The report also looks at how particular populations of girls are affected by the juvenile justice system. Girls of color and lesbian, bisexual, questioning/gender-nonconforming and transgender girls face additional barriers to appropriate care, the authors said.

Reformers also need to think carefully about the particular needs of girls who are pregnant or parenting, have run away or are victims of sex trafficking or in-home violence, the report said.

4 comments

  1. I’m sorry to have to say so, but posters and articles like this make me both sad and angry (and to be truthful, makes my blood boil).

    Every single one of those conditions mentioned in this poster also apply to boys – including sexual assault (which males are MUCH more unlikely to report). “Gender justice” is a useless (and needlessly inflammatory) term that has no place here; rule of law and ensuring the constitutional guarantees of fairness and equitable treatment *for everyone* under the law should.

    I think if we truly applied ‘Gender Justice’ here you might be unpleasantly surprised at the results. Take, for instance, sexual assault. There are myriad (and somehow always overlooked) studies showing the alarming rate of sexual assault by females in the childhood of male rapists of women. That’s *why* they target women. In their world (they too were childhood trauma survivors that no-one seems to include) there was no justice, no safe place to go. No different than the girls in your poster. ‘Gender justice’ in this case would mean that for those young male victims (who often become the boys in the justice system you’ve conveniently excluded) the exact same legal investigations, the exact same criminal prosecutions, convictions, and sentencing would apply to those female rapists as their male counterparts. The exact same system supports would be available to their victims.
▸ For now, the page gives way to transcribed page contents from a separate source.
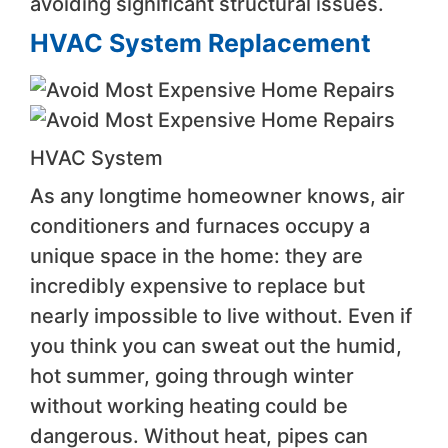
avoiding significant structural issues.
HVAC System Replacement
HVAC System
As any longtime homeowner knows, air
conditioners and furnaces occupy a
unique space in the home: they are
incredibly expensive to replace but
nearly impossible to live without. Even if
you think you can sweat out the humid,
hot summer, going through winter
without working heating could be
dangerous. Without heat, pipes can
    As a matter of fact, it can be proven (over and over) that girls and women get much ‘better’ treatment in the legal system than males for the same crimes (if not being investigated, charged, prosecuted, convicted, and given much shorter sentences would be considered ‘better’.) ‘Gender justice’ would mean that girls are treated exactly the exact same as boys.

    It’s bad enough that the original questions (conceived of in previous decades so perhaps that could be excused) were gender biased. That that was never corrected even with the guiding eye of the CDC who should have known better is not excusable, and speaks to an agenda that runs counter to the stated goals of measuring and improving health outcomes for survivors of adverse childhood experiences. That *should* include ALL survivors, of ALL types of adverse experience – OF all genders BY all genders.

    “Did you witness your father beat your mother?” – this is a one-sided question which introduces considerable bias and should never have been allowed. It is both sexist AND hetero-normative.

    “Did you witness your mother beat your father?” would have been the hetero-normative (and necessary) corrective, and SHOULD HAVE BEEN ASKED. Then, as we became more aware of other orientations, we should have added “Did you witness your father beat your father?” and “Did you witness your mother beat your mother?”

    Of course, all of this complexity could have been avoided if the original checks and balances had been applied when drafting the original questions, and the gender neutral “Did you witness any adult in your family beat or harm another adult?” had been used.

    Instead we’ve had decades of gender bias built into the very fabric of this very important study, which taints its results, and skews the recommendations therefrom.

    I have no problem advocating for more compassionate treatment of girls (or women) in the justice system, and sentencing and reform that is more appropriate to their offences. However, I would say the exact same thing for ANY victim of trauma: girls AND boys, women AND men. That this is being advocated ONLY for girls I find alarming.

    Finally, in a sad irony I suppose, the one indication of true injustice – the unfair and inequitable treatment of black and native girls compared to their white counterparts, and LGBT compared to their straight counterparts, gets buried in this report.

    I’m, frankly, troubled to see various campaigns cherry-picking some victims over others, and even more troubled at the seemingly casual way they leave other victims out to dry.